When asked by International Trade Today about congressional inaction -- the three-year lapse for the Generalized System of Preferences benefits program renewal, and the prospects for the African Growth and Opportunity Act also lapsing -- Clark said she'd just heard from Tanzania's ambassador to the U.S. on AGOA concerns.
"What is frustrating to American business is when government doesn’t do their jobs," she said, asking members of Congress to "stop sniping at each other" and pass laws.
Neil Bradley, head of strategic advocacy at the Chamber said, "It’s a real problem that it's been lapsed for this long," and said the lack of action is frustrating. He said he couldn't predict whether Congress can renew GSP this year, saying the political environment is "weird."
He said GSP is not the only example of a policy "no one really fundamentally objects to, and yet somehow nobody can figure out how to get together and extend it." He included in that group AGOA and restoring three more generous tax provisions that had been part of the Trump tax credits but that sunset to make the cost of the overall package fit the debt timeline. "You can't find any legislator who says they’re opposed to those, and yet, we can’t quite seem to get them across the finish line."
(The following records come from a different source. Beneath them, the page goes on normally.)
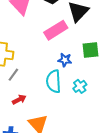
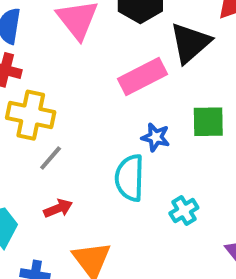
cyan cross: (80, 86) -> (184, 210), moved

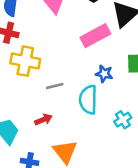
gray line: (51, 158) -> (55, 86), moved, turned 36

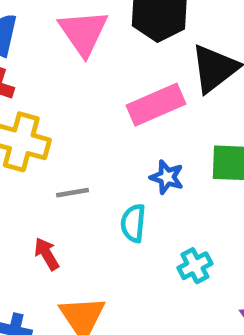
cyan semicircle: (88, 100) -> (133, 223), size x0.7
red arrow: (43, 120) -> (47, 254), turned -102

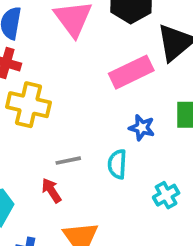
gray line: (73, 193) -> (68, 161), moved

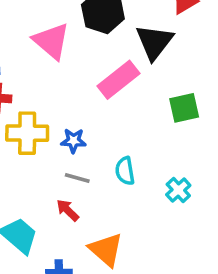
blue star: (142, 128) -> (73, 141), moved
gray line: (68, 161) -> (77, 178), turned 40

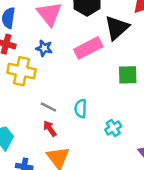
blue star: (73, 141) -> (44, 48), moved
red arrow: (68, 210) -> (50, 129), moved

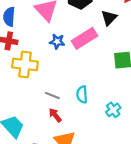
black triangle: (117, 28) -> (109, 18), size x0.7
blue star: (44, 48) -> (57, 41), moved

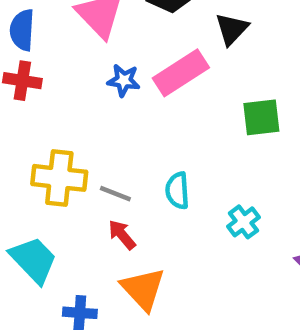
yellow cross: (25, 64) -> (59, 178), moved

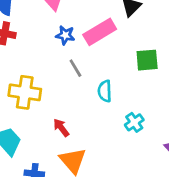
cyan semicircle: (177, 191) -> (105, 91), moved
gray line: (115, 194) -> (75, 68), moved, turned 36

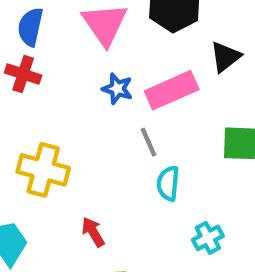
gray line: (75, 68) -> (149, 142), moved

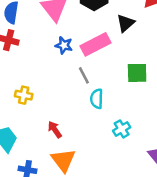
yellow cross: (43, 170) -> (24, 95), size x0.6

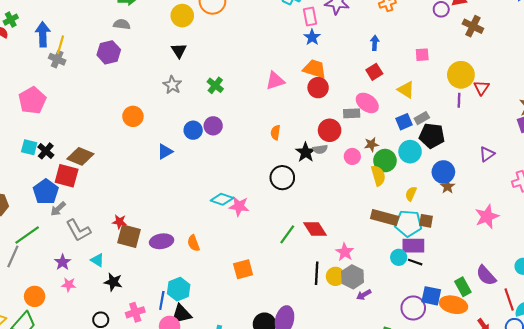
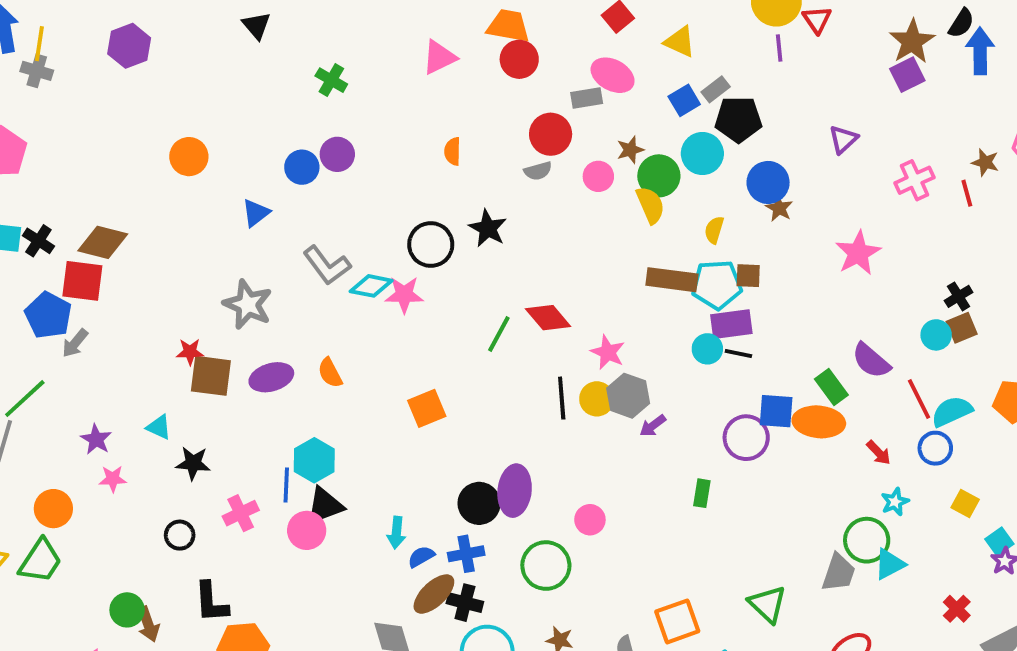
gray star: (172, 85) -> (248, 304), moved, size x1.4
black star: (306, 152) -> (488, 228), moved
black circle: (282, 178) -> (431, 244), moved
gray L-shape: (78, 230) -> (327, 265), moved

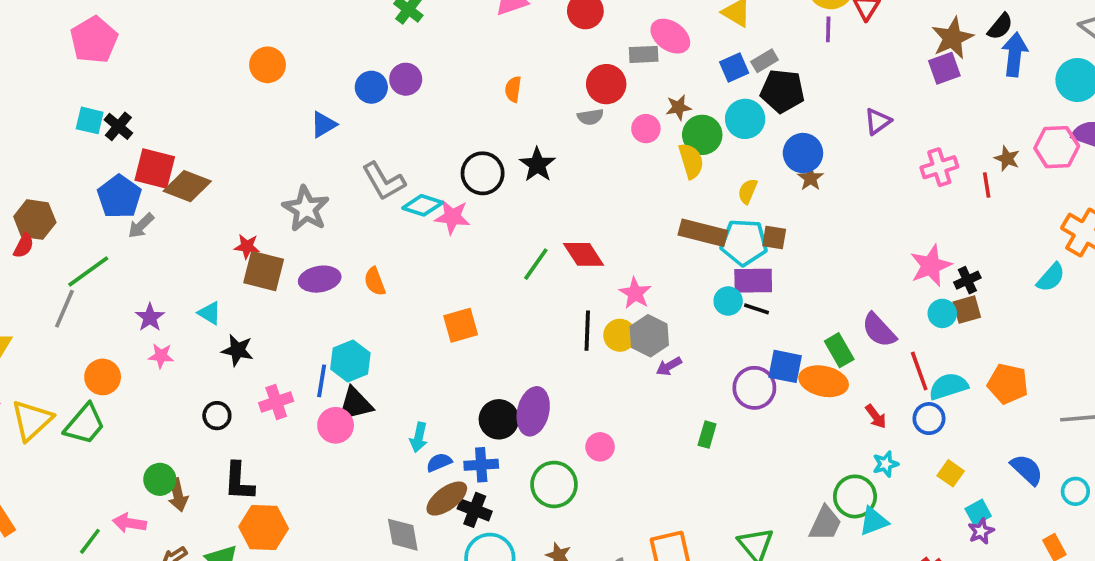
brown diamond: (103, 242) -> (187, 186), moved
pink star: (858, 253) -> (931, 266), moved

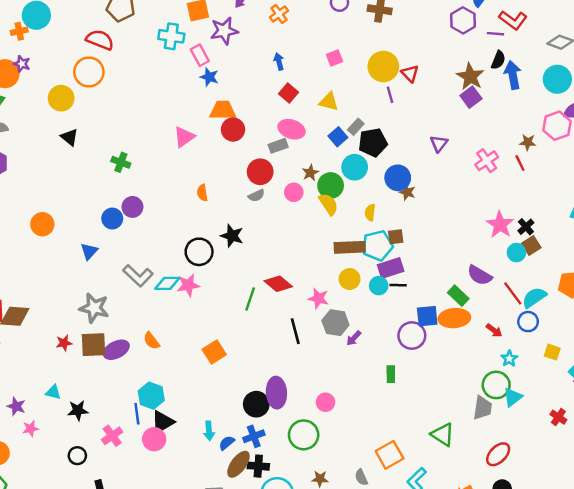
brown square: (264, 271) -> (93, 345), moved
yellow circle: (620, 335) -> (350, 279), moved

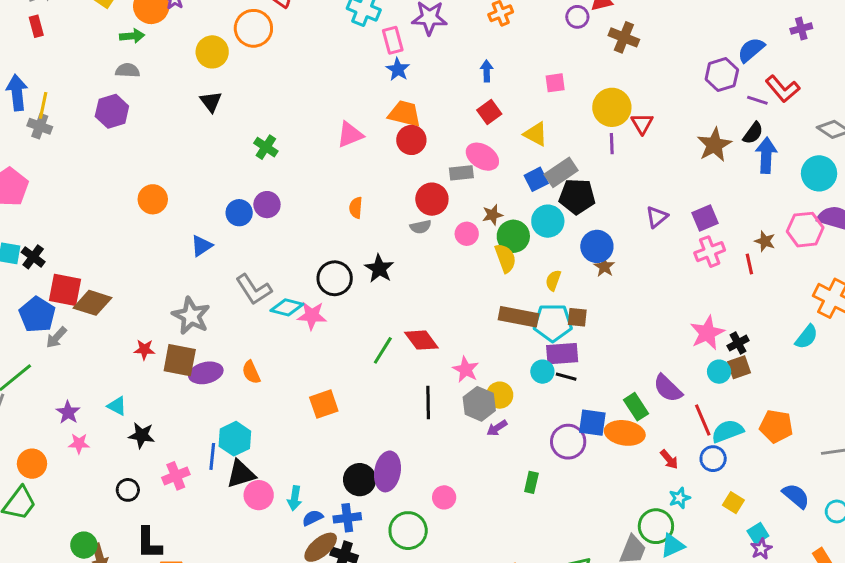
purple square: (471, 97) -> (705, 218), moved
gray rectangle: (356, 127) -> (561, 172), size x1.5
yellow circle: (350, 279) -> (500, 395), moved
pink circle: (154, 439) -> (259, 495), moved

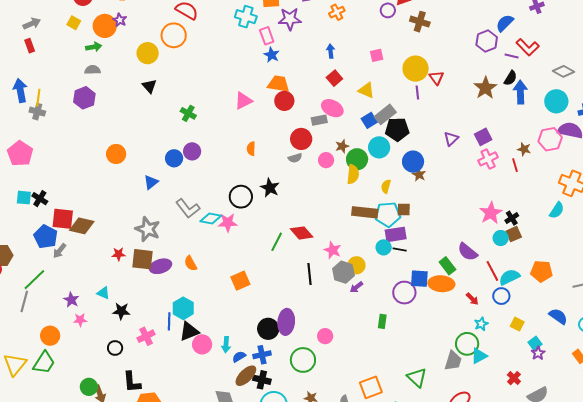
yellow semicircle: (505, 258) -> (353, 174), turned 30

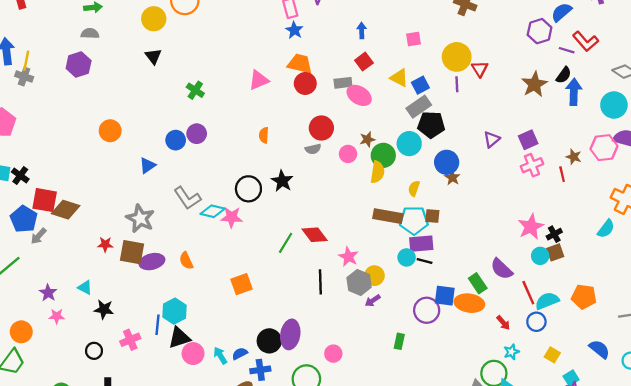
gray rectangle: (319, 120) -> (343, 83), moved
blue square: (369, 120) -> (420, 85), moved
cyan arrow: (226, 345) -> (220, 356), turned 140
blue semicircle: (239, 357) -> (240, 354), moved

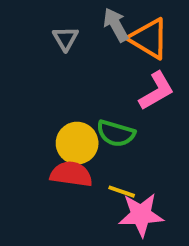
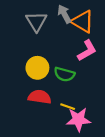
gray triangle: (65, 38) -> (36, 22), size x1.5
yellow circle: (77, 143) -> (37, 68), moved

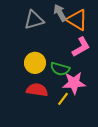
gray triangle: (36, 22) -> (34, 20), turned 45
yellow line: (68, 107) -> (63, 99), turned -72
pink star: (78, 119) -> (74, 83), moved

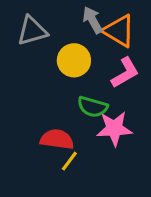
gray triangle: (34, 20) -> (32, 31), moved
yellow circle: (35, 63) -> (74, 60), moved
yellow line: (63, 99) -> (69, 161), moved

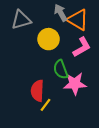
green semicircle: (93, 107) -> (61, 69), turned 54
red semicircle: (57, 139) -> (37, 91), turned -95

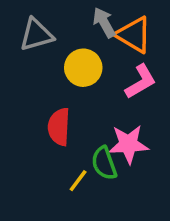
green semicircle: (61, 69) -> (104, 163), moved
red semicircle: (37, 91) -> (59, 127), moved

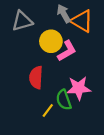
pink L-shape: (141, 82) -> (67, 51), moved

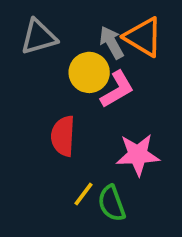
gray arrow: (64, 14) -> (112, 43), moved
green semicircle: (64, 100) -> (112, 203), moved

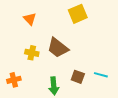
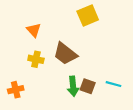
orange triangle: (30, 19) -> (34, 30), moved
green arrow: (54, 86) -> (73, 86), moved

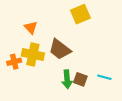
yellow cross: (36, 59) -> (33, 54), size x1.5
orange cross: (16, 90) -> (14, 62), moved

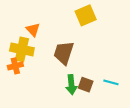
brown trapezoid: (60, 49) -> (64, 53), turned 70
yellow cross: (33, 54) -> (22, 49), moved

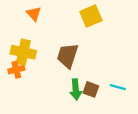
orange triangle: (33, 30) -> (34, 14), moved

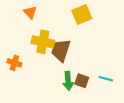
yellow cross: (23, 52) -> (43, 42), moved
orange cross: (16, 70) -> (14, 63), turned 32

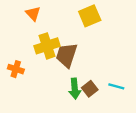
yellow cross: (43, 42) -> (47, 46), turned -30
brown square: (82, 81) -> (90, 89), turned 32

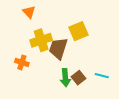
yellow square: (90, 16) -> (78, 31), moved
orange cross: (16, 69) -> (22, 62), moved

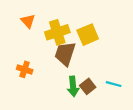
orange triangle: (29, 12) -> (28, 21), moved
yellow cross: (41, 40) -> (57, 32), moved

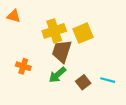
orange triangle: (28, 21) -> (14, 16), moved, turned -32
green arrow: (73, 86) -> (57, 75), moved, turned 54

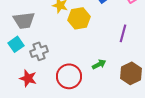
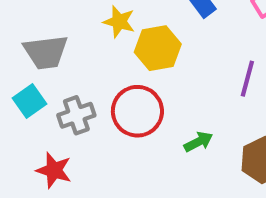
red circle: (69, 76) -> (137, 111), moved

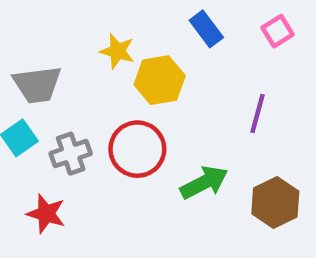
green arrow: (198, 142) -> (204, 182), size x1.5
He said the Chamber is trying to tell members about businesses affected by the lack of tariff benefits. He said one member company moved its supply chains to a GSP-eligible country after the Section 301 tariffs on China, but when GSP expired, paying the tariffs and the cost of production in the new country was higher than staying in China. He said that company "now is forced to relocate again in order to be competitive."